-- RECORDS TO USE --
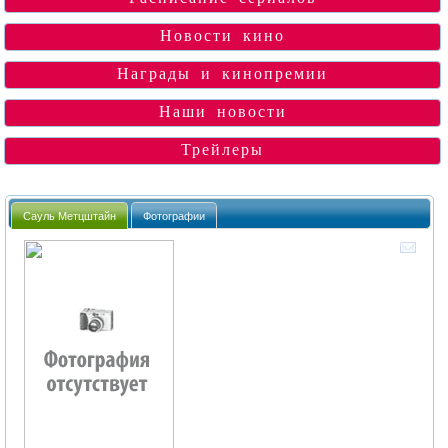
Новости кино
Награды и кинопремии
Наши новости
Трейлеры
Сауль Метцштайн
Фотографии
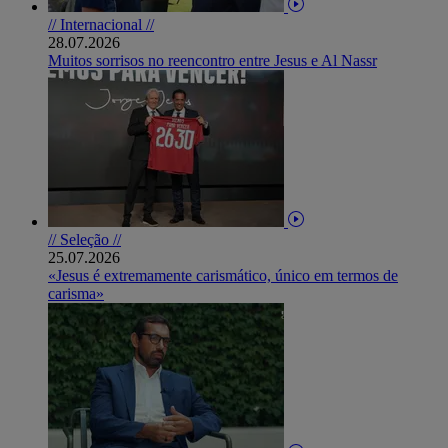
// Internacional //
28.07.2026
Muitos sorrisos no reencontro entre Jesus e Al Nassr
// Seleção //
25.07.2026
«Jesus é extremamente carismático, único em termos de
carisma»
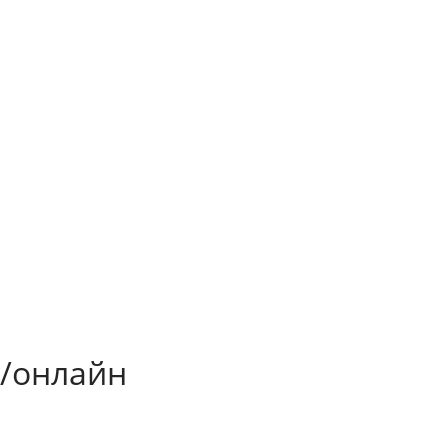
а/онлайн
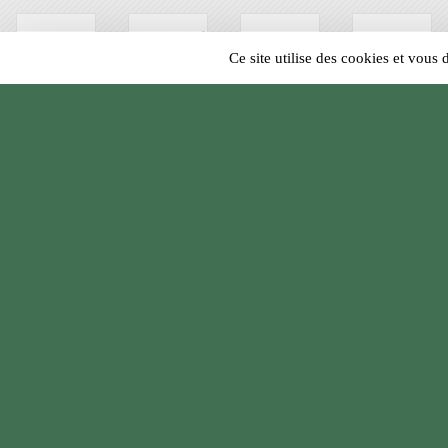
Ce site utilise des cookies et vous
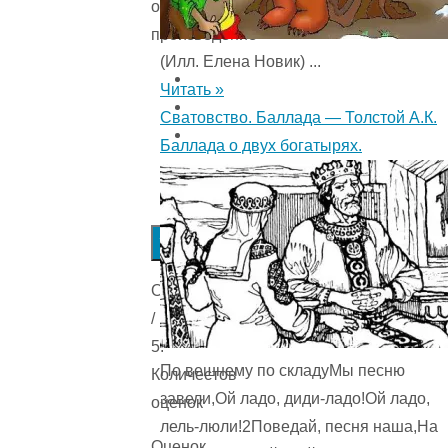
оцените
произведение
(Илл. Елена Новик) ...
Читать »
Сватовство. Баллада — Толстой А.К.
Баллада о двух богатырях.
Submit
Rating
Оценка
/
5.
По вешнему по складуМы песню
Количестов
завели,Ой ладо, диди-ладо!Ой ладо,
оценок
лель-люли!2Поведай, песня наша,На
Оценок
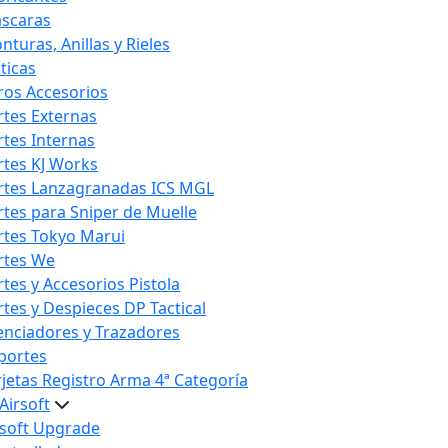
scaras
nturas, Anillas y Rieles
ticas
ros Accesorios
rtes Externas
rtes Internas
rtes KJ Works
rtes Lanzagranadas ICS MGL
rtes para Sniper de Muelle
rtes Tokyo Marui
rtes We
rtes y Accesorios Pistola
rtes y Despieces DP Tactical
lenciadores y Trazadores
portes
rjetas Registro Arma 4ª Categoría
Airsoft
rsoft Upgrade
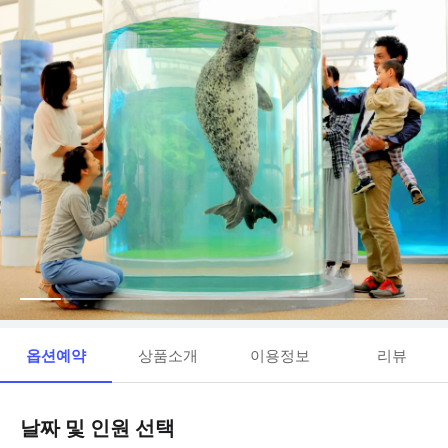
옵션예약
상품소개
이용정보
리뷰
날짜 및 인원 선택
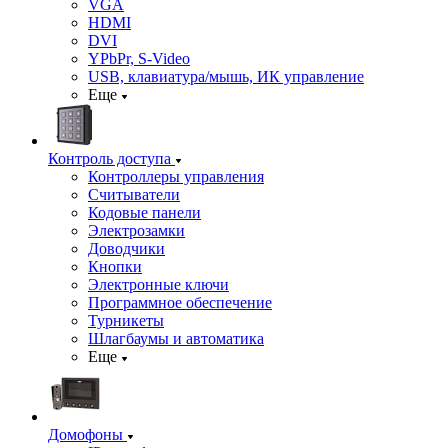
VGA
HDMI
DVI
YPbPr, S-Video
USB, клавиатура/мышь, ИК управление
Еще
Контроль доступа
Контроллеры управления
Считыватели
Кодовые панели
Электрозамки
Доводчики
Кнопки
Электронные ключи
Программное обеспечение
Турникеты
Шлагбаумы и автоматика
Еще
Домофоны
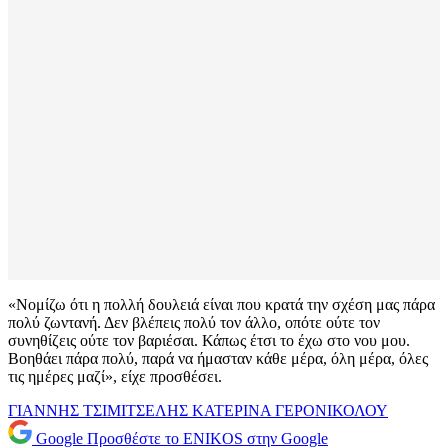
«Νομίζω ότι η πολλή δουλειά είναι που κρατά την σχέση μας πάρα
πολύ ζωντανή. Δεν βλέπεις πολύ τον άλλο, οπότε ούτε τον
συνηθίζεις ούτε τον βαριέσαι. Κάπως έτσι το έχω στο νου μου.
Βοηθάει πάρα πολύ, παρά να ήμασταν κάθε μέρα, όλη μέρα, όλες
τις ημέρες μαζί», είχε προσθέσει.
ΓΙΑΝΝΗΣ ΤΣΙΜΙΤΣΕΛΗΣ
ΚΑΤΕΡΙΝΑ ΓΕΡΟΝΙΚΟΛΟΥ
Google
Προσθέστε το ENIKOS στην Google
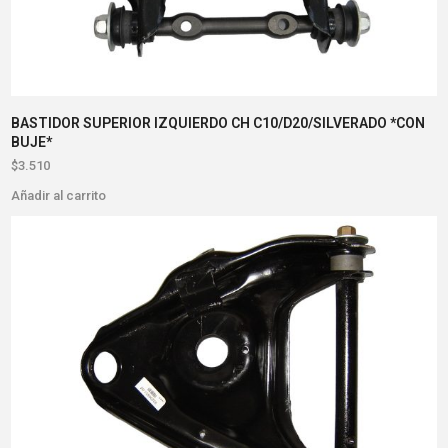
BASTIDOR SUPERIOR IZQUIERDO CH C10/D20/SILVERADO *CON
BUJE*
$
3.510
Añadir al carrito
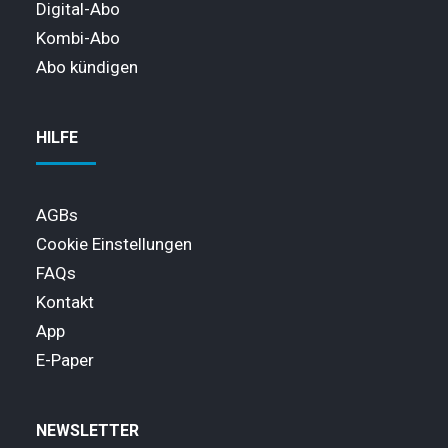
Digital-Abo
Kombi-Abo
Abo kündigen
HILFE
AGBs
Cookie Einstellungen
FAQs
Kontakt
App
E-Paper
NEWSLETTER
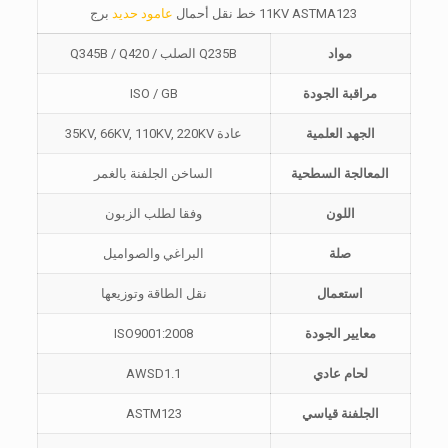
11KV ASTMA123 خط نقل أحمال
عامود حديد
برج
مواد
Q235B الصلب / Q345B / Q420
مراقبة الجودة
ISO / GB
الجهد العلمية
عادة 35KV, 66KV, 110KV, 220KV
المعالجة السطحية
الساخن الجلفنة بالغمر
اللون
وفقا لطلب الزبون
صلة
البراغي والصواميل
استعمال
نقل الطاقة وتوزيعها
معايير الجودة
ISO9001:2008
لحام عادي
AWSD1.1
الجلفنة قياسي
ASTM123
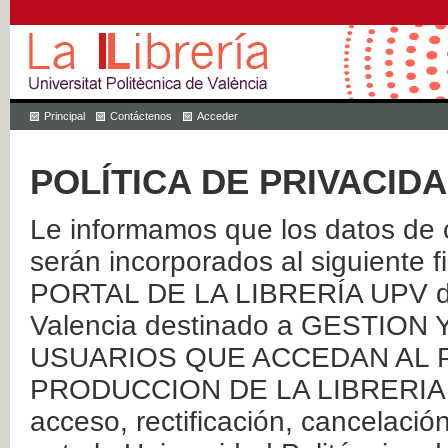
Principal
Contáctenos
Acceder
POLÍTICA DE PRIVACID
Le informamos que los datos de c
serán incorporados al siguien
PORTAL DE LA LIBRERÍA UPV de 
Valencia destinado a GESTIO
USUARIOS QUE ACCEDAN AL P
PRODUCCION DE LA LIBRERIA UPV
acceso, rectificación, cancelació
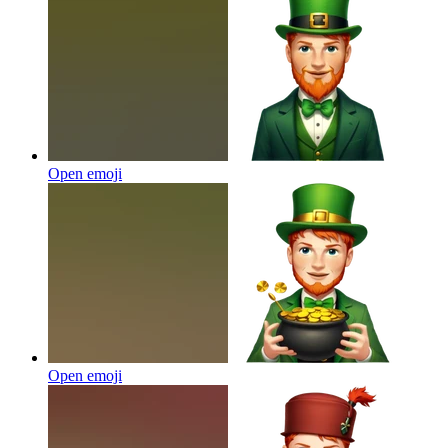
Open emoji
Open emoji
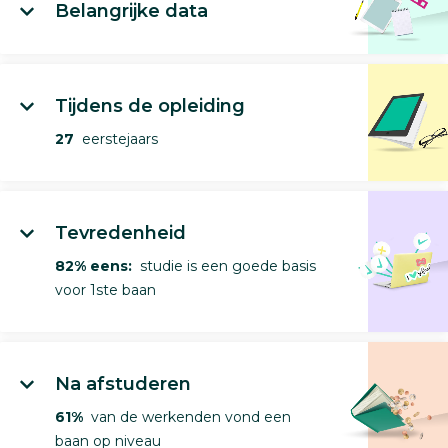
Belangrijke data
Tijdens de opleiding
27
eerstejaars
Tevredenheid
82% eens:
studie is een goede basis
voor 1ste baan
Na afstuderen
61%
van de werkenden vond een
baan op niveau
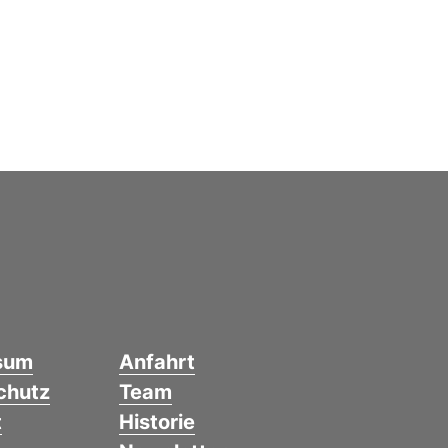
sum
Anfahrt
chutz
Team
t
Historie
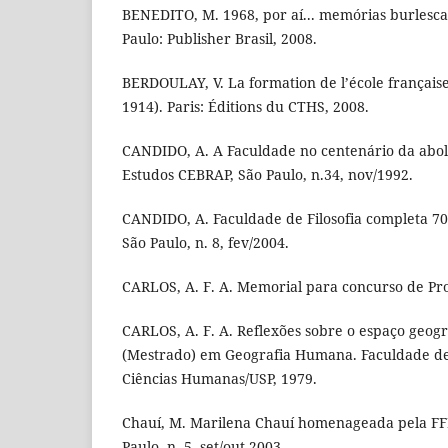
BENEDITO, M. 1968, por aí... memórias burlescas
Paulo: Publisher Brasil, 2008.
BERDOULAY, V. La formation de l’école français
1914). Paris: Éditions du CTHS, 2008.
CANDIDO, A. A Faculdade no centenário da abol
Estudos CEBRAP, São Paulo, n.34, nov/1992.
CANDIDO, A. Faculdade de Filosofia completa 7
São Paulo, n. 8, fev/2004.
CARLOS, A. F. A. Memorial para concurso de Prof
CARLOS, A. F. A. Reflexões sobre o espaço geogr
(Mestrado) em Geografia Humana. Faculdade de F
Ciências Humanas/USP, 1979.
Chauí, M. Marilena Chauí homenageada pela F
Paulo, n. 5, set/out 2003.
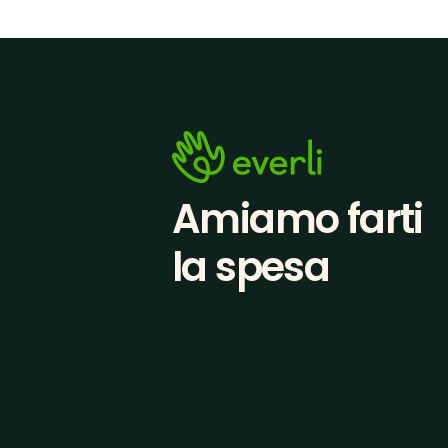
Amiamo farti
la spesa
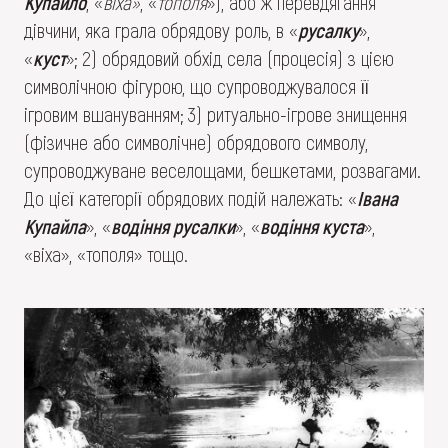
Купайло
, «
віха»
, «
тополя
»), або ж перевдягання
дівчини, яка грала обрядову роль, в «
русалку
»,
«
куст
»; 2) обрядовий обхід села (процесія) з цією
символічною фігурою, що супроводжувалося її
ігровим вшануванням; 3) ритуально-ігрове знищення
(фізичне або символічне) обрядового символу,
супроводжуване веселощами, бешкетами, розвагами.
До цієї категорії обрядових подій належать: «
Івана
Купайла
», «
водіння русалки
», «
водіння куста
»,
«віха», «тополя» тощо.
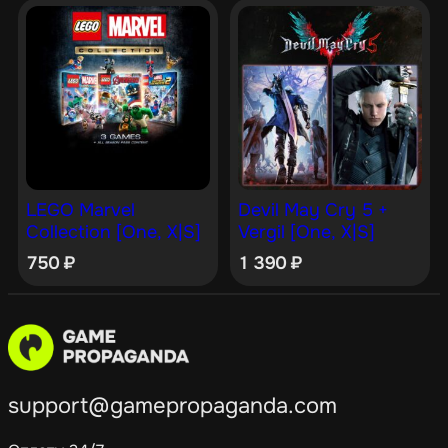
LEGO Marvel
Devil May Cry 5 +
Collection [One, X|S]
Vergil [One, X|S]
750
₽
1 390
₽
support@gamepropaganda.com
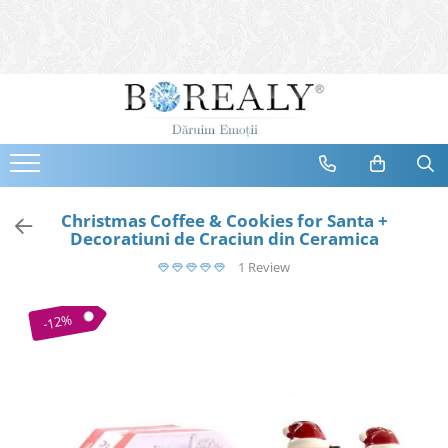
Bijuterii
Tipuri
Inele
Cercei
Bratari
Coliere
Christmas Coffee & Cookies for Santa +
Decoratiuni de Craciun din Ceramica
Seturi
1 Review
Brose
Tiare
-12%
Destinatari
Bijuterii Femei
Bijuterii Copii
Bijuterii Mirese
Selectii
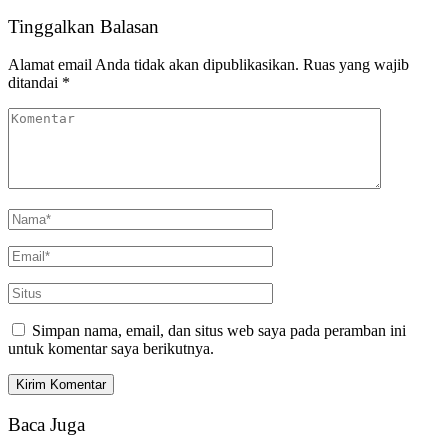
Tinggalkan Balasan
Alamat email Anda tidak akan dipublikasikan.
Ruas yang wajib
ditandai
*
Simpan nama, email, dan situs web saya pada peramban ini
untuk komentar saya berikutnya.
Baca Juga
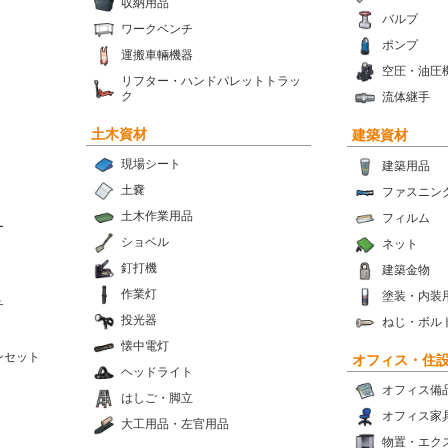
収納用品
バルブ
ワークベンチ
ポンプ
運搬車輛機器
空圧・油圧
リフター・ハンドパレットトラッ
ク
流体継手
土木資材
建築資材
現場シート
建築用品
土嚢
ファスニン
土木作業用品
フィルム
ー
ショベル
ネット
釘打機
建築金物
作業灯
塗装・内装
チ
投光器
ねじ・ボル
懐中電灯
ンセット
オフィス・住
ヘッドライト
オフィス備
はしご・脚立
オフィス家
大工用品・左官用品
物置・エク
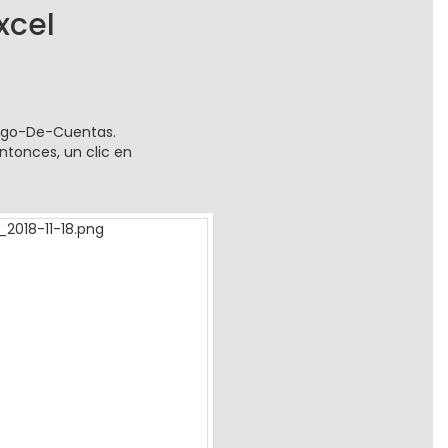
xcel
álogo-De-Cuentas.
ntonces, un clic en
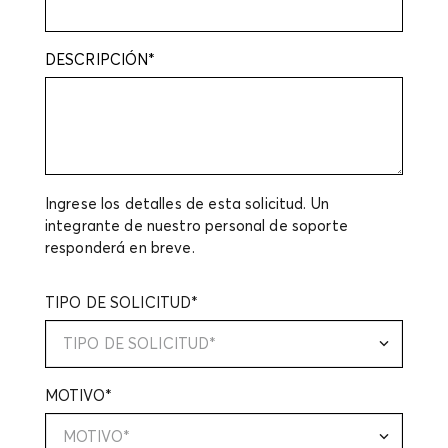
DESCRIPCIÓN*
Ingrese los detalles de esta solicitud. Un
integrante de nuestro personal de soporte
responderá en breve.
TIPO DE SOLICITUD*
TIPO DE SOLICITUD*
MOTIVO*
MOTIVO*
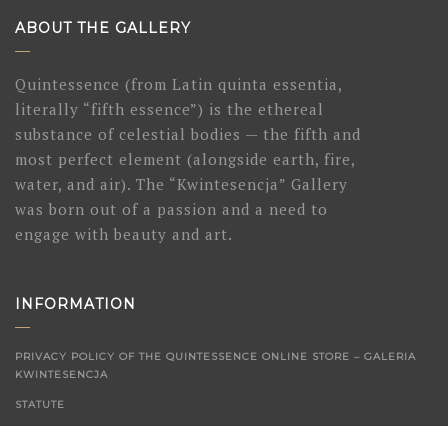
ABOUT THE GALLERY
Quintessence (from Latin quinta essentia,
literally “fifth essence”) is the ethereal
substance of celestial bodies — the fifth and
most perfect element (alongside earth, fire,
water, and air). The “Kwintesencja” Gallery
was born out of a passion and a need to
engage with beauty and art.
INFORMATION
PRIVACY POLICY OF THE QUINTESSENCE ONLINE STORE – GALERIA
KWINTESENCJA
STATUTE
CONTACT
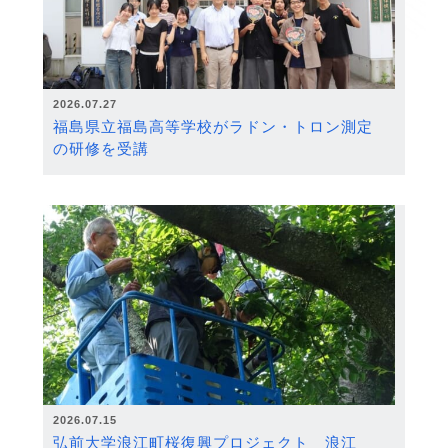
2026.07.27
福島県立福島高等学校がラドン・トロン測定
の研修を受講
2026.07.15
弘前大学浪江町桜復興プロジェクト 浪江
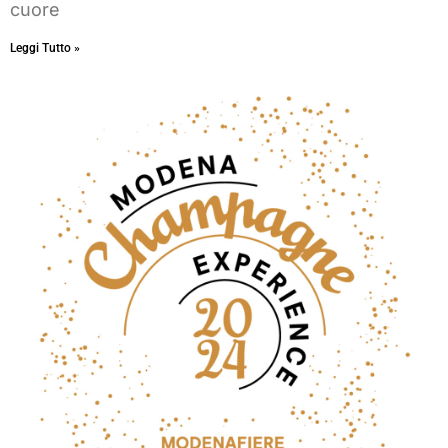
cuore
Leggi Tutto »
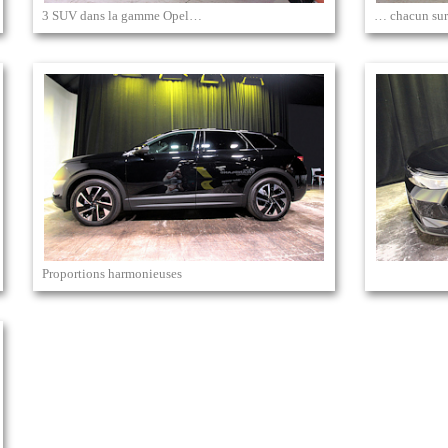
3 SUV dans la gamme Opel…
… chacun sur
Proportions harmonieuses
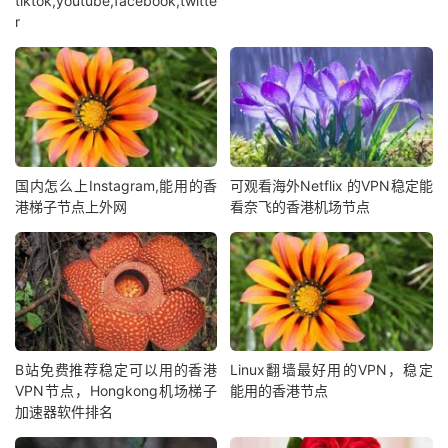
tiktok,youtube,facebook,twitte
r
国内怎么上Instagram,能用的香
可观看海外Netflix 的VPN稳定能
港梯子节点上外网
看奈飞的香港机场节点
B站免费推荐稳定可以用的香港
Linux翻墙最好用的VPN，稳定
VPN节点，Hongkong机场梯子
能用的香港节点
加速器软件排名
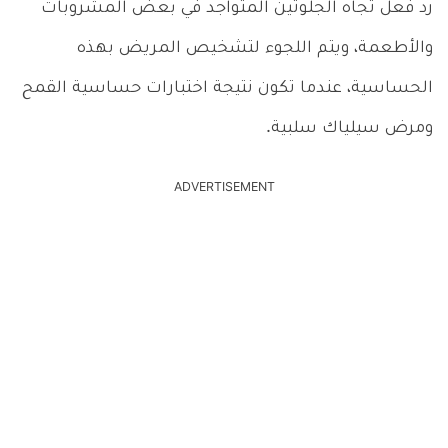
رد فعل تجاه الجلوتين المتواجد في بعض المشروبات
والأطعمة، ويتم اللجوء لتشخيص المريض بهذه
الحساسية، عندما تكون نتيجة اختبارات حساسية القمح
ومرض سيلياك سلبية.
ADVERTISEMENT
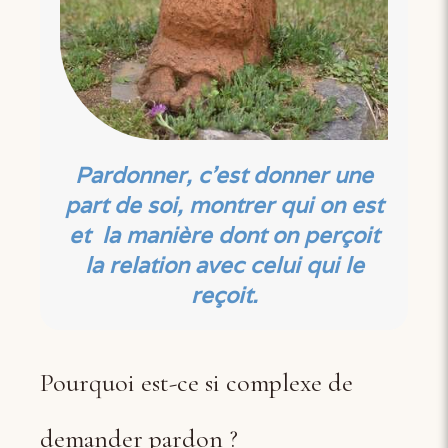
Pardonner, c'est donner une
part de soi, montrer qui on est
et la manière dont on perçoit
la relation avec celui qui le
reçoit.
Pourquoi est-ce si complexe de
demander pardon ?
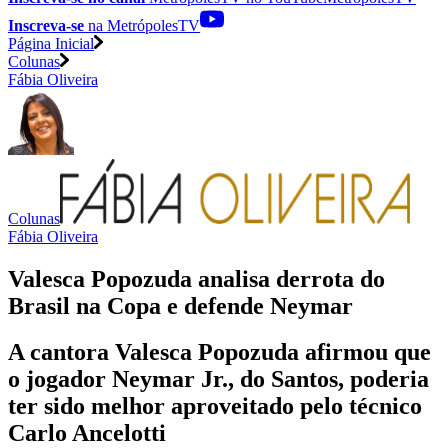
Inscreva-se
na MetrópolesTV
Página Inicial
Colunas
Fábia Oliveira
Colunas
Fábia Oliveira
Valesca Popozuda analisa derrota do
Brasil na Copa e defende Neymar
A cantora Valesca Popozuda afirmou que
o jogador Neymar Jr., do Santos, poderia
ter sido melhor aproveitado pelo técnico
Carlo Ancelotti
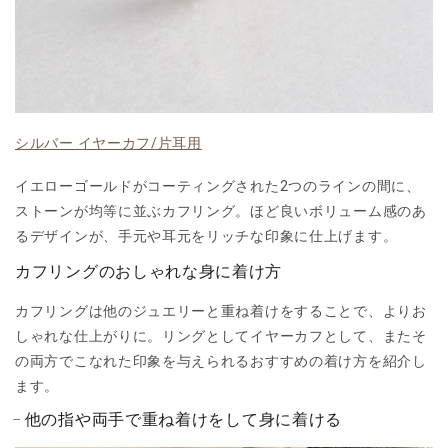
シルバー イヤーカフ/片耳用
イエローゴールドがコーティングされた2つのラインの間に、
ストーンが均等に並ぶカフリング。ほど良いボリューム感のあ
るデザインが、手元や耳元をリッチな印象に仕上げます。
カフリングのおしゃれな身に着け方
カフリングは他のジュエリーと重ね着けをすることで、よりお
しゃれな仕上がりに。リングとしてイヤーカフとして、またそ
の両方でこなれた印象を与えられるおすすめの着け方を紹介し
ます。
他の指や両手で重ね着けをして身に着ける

-- GOAL OF THE EXERCISE --
Whenever a line in the preceding entries includes the word "Faculdade", count it, and state the total alone.

-- SOLVED EXERCISE --
3